Whistleblower lawyer represents whistleblower in Australia

CANBERRA, Ausrtralia (AP) — A lawyer charged with conspiring to reveal classified information to expose a diplomatic scandal appeared in a Canberra court on Friday representing another alleged whistleblower charged with leaking secret documents alleging military misconduct in Afghanistan.

The lawyer, Bernard Collaery, appeared in the Australian Capital Territory Supreme Court for David McBride, a former army lawyer who admits leaking classified documents about Australian Special Air Service Regiment involvement in Afghanistan war to Australian Broadcasting Corp. reporters.

Both are at the center of a campaign in Australia to wind back national security laws that infringe on press freedom and to provide legal protections for whistleblowers who expose government wrongdoing.

The documents McBride leaked formed the basis of an ABC investigation broadcast in 2017. The ABC reported growing unease in the Australian Defense Force leadership about the culture of the special forces, and that Australian troops had killed unarmed men and children in 2013.

Collaery will stand trial this year charged with conspiring with a former spy to reveal classified information supporting an allegation that Australia illegally bugged East Timor’s government during negotiations over the sharing of billions of dollars in oil and gas revenue in 2004.

Former East Timorese Presidents Xanana Gusmao and Jose Ramos-Horta and well as former Australian Foreign Minister Gareth Evans have sworn affidavits to be used by Collaery’s defense team.

The spy, known only as Witness K, has indicated he will plead guilty.

Collaery told the court on Friday that there would be a hearing on whether McBride was immune from prosecution under the Public Interest Disclosure Act because the documents were leaked in the public interest. That hearing will likely be held in September.

McBride was released on bail until his next court appearance on Feb. 24.

McBride had been representing himself in his court appearances until Friday and had hoped for a trial early this year.

On Thursday, he launched a GoFundMe appeal for legal funds that said: “I am facing 50 years in prison for blowing the whistle on the Australian Defense Force’s unethical, harmful and highly politicized leadership.”

“I need a solicitor to organize the case and I guess I’ve become convinced that the case is bigger than me and these issues need to be properly ventilated,” McBride told reporters outside court.

McBride said he qualified for legal aid and had made inquiries to the Legal Aid Commission, but “it just seemed like they weren’t going to take the government on.”

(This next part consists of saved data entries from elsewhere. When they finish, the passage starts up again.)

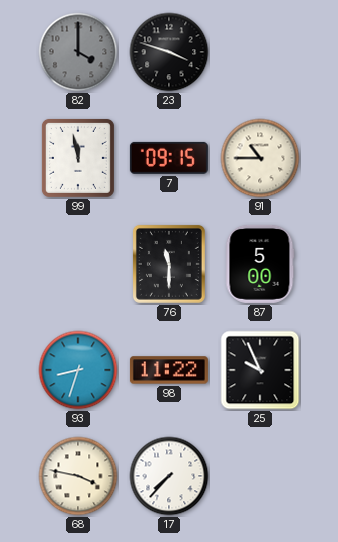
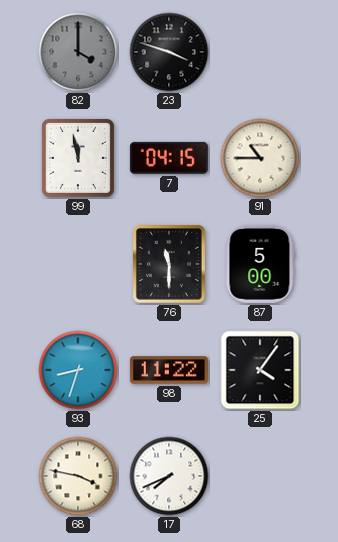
7: 09:15 -> 04:15
25: 9:56 -> 4:06
17: 7:37 -> 7:41
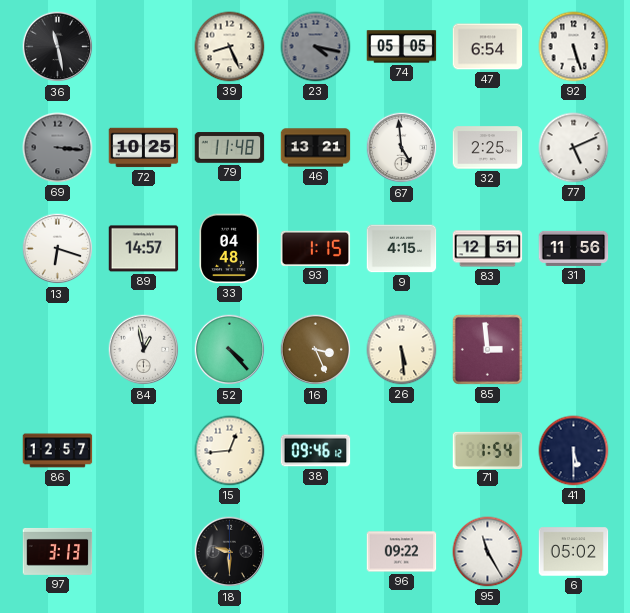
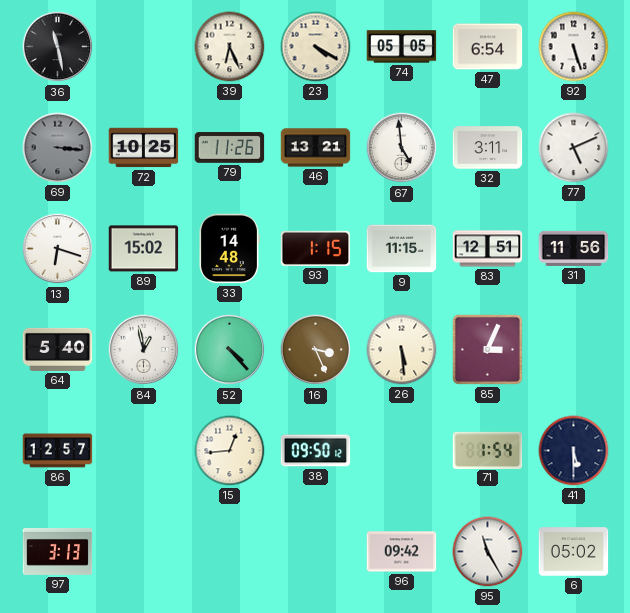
39: 8:26 -> 6:26
23: 4:17 -> 4:20
23 dial: grey -> cream
79: 11:48 -> 11:26
32: 2:25 -> 3:11
89: 14:57 -> 15:02
33: 04:48 -> 14:48
9: 4:15 -> 11:15
64: none -> 5:40
85: 2:59 -> 3:04
38: 09:46 -> 09:50
18: 9:30 -> none
96: 09:22 -> 09:42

“I’m justified in exposing corruption and I need a lawyer who is going to run that line,” McBride said.

McBride said he had hired lawyer Natalija Nikolic, but Collaery was not a permanent part of his legal team.

More than a dozen free speech advocates demonstrated in support of McBride outside the court.

“Covering up war crimes is what endangers us,” demonstrator James Lindsay said. “It endangers who we are.”